SOLUS Vol. I (2019 – 2021)
Concerning atypical beauty and youth


Models cast by Midland


At the end of 2017 I was working on a fashion story in New York. A casting agency called Midland scouted the models for the editorial. Looking at their casting photos on their studio wall, I noticed that the simple, straightforward portraits of the very peculiar street-cast models were so much more interesting before they had gone through fashion’s machinations of wardrobe, make-up, hair. To my eye, these portraits were much more arresting than the images I was making on commission. Trying to articulate a description of the models eluded me because none of them could be considered traditionally beautiful. In fact, most were the opposite—odd, queer, uncommon, atypical, yet none of these words do them justice. The difficulty I had in describing what I was seeing enthralled me.

Midland’s directors, Rachel Chandler and Walter Pearce, had been in my orbit for a few years because I was fascinated by the aesthetic shift in fashion they were advocating. Chandler has said, “Walter’s dad said the kids we cast are the type who’d have got the shit beat out of them at his school in Midland, Texas. So it was the perfect name.” I asked Rachel and Walter if they would introduce their models to this personal project of mine in London, Paris, New York, Cape Town and Johannesburg. My brief to the models was, “Come in your own clothes with as little branding as possible, monochrome and block colours preferable.” As for what pose they should assume for the camera, “Simply present yourself and look me in the eyes.” For some models, I wanted more vulnerability and frailty in the portraits, to see their uniqueness worn with confidence and without embarrassment, and accordingly I asked them to wear less clothing; some went so far as to wear none.

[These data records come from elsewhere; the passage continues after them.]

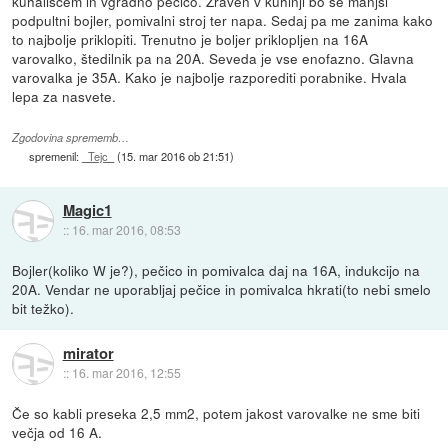
kuhališčem in vgradno pečico. Zraven v kuhinji bo še manjši
podpultni bojler, pomivalni stroj ter napa. Sedaj pa me zanima kako
to najbolje priklopiti. Trenutno je boljer priklopljen na 16A
varovalko, štedilnik pa na 20A. Seveda je vse enofazno. Glavna
varovalka je 35A. Kako je najbolje razporediti porabnike. Hvala
lepa za nasvete.
Zgodovina sprememb…
spremenil:
_Tejc_
(
15. mar 2016 ob 21:51
)
Magic1
::
16. mar 2016, 08:53
Bojler(koliko W je?), pečico in pomivalca daj na 16A, indukcijo na
20A. Vendar ne uporabljaj pečice in pomivalca hkrati(to nebi smelo
bit težko).
mirator
::
16. mar 2016, 12:55
Če so kabli preseka 2,5 mm2, potem jakost varovalke ne sme biti
večja od 16 A.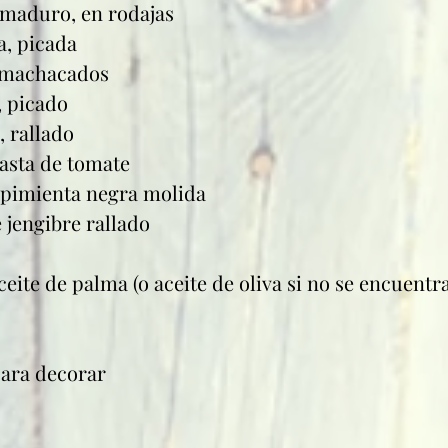
 maduro, en rodajas
a, picada
, machacados
, picado
, rallado
pasta de tomate
e pimienta negra molida
 jengibre rallado
ceite de palma (o aceite de oliva si no se encuentr
para decorar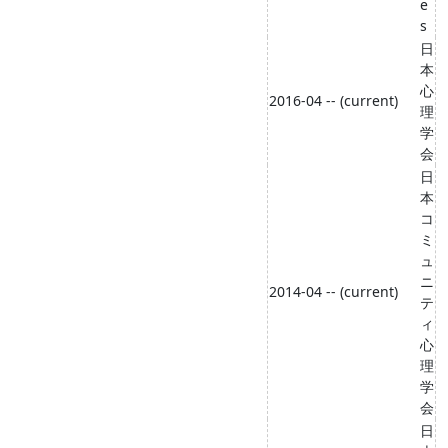
e
s
日
本
心
2016-04 -- (current)
理
学
会
日
本
コ
ミ
ュ
ニ
2014-04 -- (current)
テ
ィ
心
理
学
会
日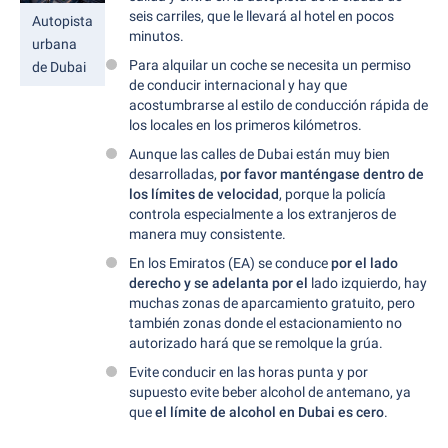
seis carriles, que le llevará al hotel en pocos
Autopista
minutos.
urbana
Para alquilar un coche se necesita un permiso
de Dubai
de conducir internacional y hay que
acostumbrarse al estilo de conducción rápida de
los locales en los primeros kilómetros.
Aunque las calles de Dubai están muy bien
desarrolladas,
por favor manténgase dentro de
los límites de velocidad
, porque la policía
controla especialmente a los extranjeros de
manera muy consistente.
En los Emiratos (EA) se conduce
por el lado
derecho y se adelanta por el
lado izquierdo, hay
muchas zonas de aparcamiento gratuito, pero
también zonas donde el estacionamiento no
autorizado hará que se remolque la grúa.
Evite conducir en las horas punta y por
supuesto evite beber alcohol de antemano, ya
que
el límite de alcohol en Dubai es cero
.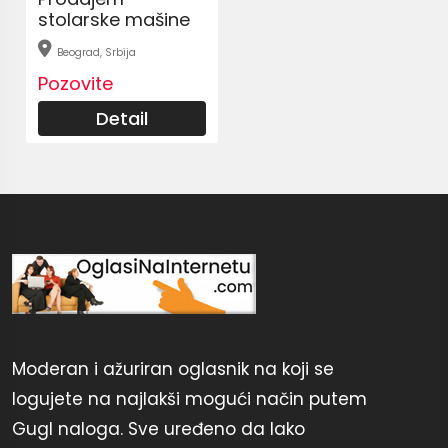
stolarske mašine
Beograd, Srbija
Pozovite
Detail
Moderan i ažuriran oglasnik na koji se
logujete na najlakši mogući način putem
Gugl naloga. Sve uređeno da lako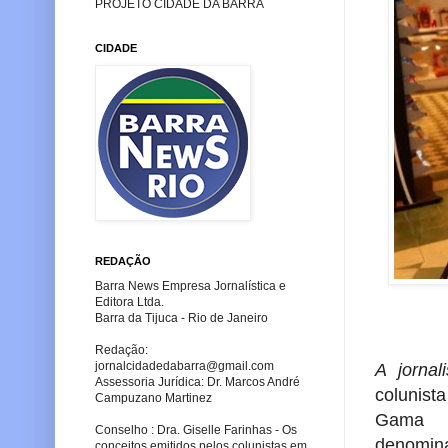
PROJETO CIDADE DA BARRA
CIDADE
REDAÇÃO
Barra News Empresa Jornalística e
Editora Ltda.
Barra da Tijuca - Rio de Janeiro
Redação:
jornalcidadedabarra
@gmail.com
A jornal
Assessoria Jurídica: Dr. Marcos André
colunista
Campuzano Martinez
Gama 
Conselho : Dra. Giselle Farinhas - Os
denomi
conceitos emitidos pelos colunistas em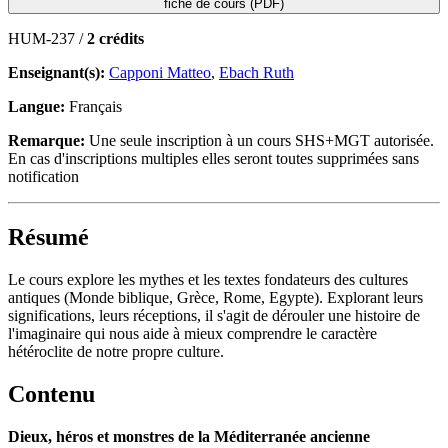
fiche de cours (PDF)
HUM-237 /
2 crédits
Enseignant(s):
Capponi Matteo
,
Ebach Ruth
Langue:
Français
Remarque:
Une seule inscription à un cours SHS+MGT autorisée.
En cas d'inscriptions multiples elles seront toutes supprimées sans
notification
Résumé
Le cours explore les mythes et les textes fondateurs des cultures
antiques (Monde biblique, Grèce, Rome, Egypte). Explorant leurs
significations, leurs réceptions, il s'agit de dérouler une histoire de
l'imaginaire qui nous aide à mieux comprendre le caractère
hétéroclite de notre propre culture.
Contenu
Dieux, héros et monstres de la Méditerranée ancienne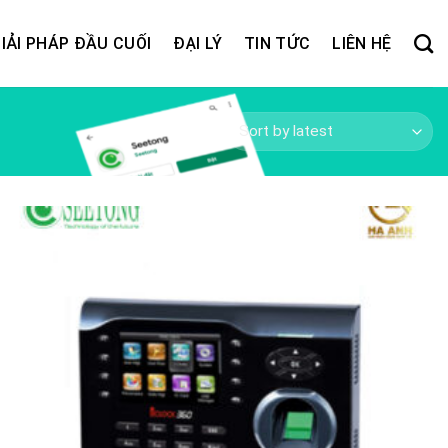
IẢI PHÁP ĐẦU CUỐI
ĐẠI LÝ
TIN TỨC
LIÊN HỆ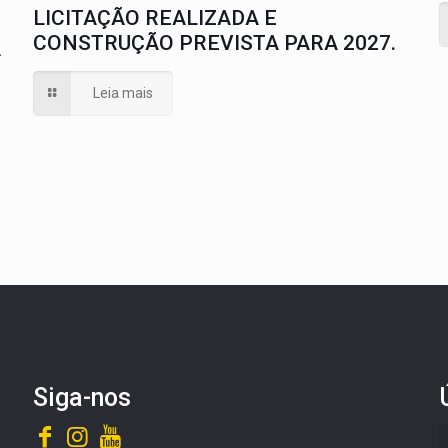
LICITAÇÃO REALIZADA E
CONSTRUÇÃO PREVISTA PARA 2027.
A
Leia mais
Siga-nos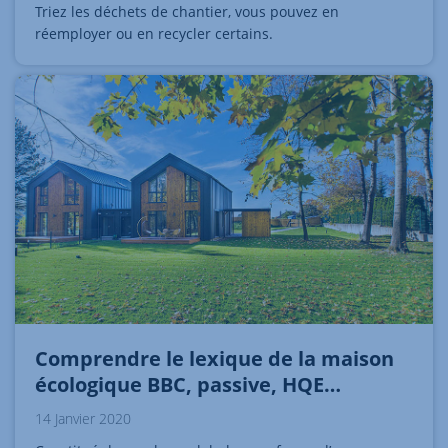
Triez les déchets de chantier, vous pouvez en
réemployer ou en recycler certains.
Comprendre le lexique de la maison
écologique BBC, passive, HQE…
14 Janvier 2020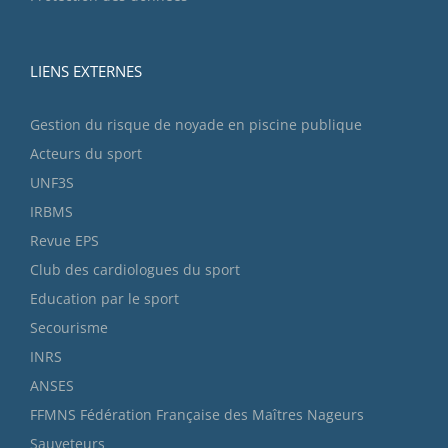
LIENS EXTERNES
Gestion du risque de noyade en piscine publique
Acteurs du sport
UNF3S
IRBMS
Revue EPS
Club des cardiologues du sport
Education par le sport
Secourisme
INRS
ANSES
FFMNS Fédération Française des Maîtres Nageurs
Sauveteurs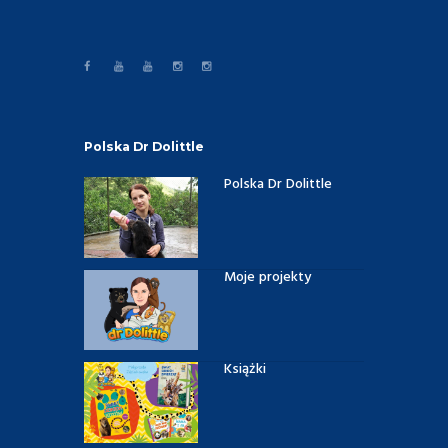
Polska Dr Dolittle
Polska Dr Dolittle
Moje projekty
Książki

When I asked myself what was so compelling about these images, I kept thinking of Œdipus, “the one whose feet are swollen”. In Greek mythology and tragedy, having different physical features or some kind of trait that could be perceived as a disability is often a sign of predestination. Œdipus walks differently from everyone else, both literally (he limps) and metaphorically, as his life takes a tragic path. However, the tragic is not only painful or dramatic—it can also be purposeful, and allows him to see things others don’t. It is because of his limp that Œdipus is able to solve the Sphinx’s riddle: “What has four legs in the morning, two in the afternoon and three in the evening?” His “defect”, which requires him to walk with a cane, allows him to understand that the answer is “man”, even though he is not yet old.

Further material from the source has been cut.